My husband said we need to have an important talk, and guess what it was about? Time Travel. 👍🤣❤️
It takes my husband longer to choose a rental car online than it did for us to choose the names for our sons.
When you win a game of monopoly the owner of Hasbro shows up to hand you back the last 36 hours of your life.
My ex wife asked me to check on her house while she was on vacation….
Google Earth says everything is just fine.
“I can hear my annoying neighbor crying to Adele’s new song as she throws away her empty, clinking beer bottles.”
– my neighbor
Bewitched was my favorite show about a woman who had a magical power & couldn’t use it because she got married.
I refuse to go to a blood bank. I’m not taking your blood money.
It’s taking this nurse 20 minutes to get my chart ready for the doctor, every few minutes she asks which hand is numb again.
*calls son at college*
Pop quiz, son
“Ok”
What’s the opposite of a hot dog
“Um…a cold cat?”
Exactly.
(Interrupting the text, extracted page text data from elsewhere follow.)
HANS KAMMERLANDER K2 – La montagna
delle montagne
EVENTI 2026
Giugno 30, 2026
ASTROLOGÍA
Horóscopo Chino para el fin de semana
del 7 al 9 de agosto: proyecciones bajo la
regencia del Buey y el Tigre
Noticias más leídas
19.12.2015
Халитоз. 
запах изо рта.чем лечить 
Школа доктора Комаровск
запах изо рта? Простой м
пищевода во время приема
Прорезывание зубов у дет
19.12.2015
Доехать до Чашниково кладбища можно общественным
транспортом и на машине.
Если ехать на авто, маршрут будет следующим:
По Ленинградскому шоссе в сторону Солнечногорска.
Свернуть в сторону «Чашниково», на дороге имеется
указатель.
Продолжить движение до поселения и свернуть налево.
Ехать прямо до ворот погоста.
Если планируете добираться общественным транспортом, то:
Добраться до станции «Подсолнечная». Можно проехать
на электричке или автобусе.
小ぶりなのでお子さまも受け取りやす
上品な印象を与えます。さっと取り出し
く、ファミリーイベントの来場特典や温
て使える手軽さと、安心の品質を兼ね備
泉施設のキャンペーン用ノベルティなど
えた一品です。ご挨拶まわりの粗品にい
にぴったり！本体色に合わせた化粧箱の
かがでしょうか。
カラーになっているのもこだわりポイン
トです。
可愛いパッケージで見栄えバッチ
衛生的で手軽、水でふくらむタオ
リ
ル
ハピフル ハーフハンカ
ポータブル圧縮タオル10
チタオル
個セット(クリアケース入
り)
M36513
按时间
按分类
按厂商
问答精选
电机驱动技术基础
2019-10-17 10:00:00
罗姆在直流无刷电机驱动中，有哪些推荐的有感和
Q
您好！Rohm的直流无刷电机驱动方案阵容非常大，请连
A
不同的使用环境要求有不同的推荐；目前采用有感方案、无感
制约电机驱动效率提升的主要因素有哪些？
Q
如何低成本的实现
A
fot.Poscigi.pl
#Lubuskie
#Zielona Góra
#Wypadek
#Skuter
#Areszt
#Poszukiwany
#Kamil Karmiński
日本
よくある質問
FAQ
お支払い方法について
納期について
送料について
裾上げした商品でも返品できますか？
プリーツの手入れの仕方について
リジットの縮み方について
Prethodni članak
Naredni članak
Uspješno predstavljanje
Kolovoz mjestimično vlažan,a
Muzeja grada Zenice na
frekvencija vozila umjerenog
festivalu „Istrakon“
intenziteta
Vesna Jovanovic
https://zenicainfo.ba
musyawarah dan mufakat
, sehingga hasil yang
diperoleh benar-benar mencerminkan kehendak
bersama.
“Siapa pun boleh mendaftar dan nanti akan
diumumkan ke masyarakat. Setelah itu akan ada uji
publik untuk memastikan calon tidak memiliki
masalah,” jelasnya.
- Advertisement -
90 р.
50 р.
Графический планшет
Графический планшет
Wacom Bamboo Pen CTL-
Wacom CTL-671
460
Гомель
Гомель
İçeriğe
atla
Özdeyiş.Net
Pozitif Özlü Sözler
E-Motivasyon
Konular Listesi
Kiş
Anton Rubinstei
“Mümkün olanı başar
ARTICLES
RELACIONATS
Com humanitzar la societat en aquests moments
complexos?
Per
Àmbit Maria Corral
Now let’s talk about Fluffy
How can kids be so dumb and so brilliant at the same time? My son can’t say “oatmeal,” but he calls it “eatmeal” before I serve it and “atemeal” once he’s done.
It’ll make a big mess and practically break their teeth but they’ll keep eating it anyway
-inventor of the Biscotti
Mistletoe is my favorite Christmas tradition that sounds like a cool as shit superpower.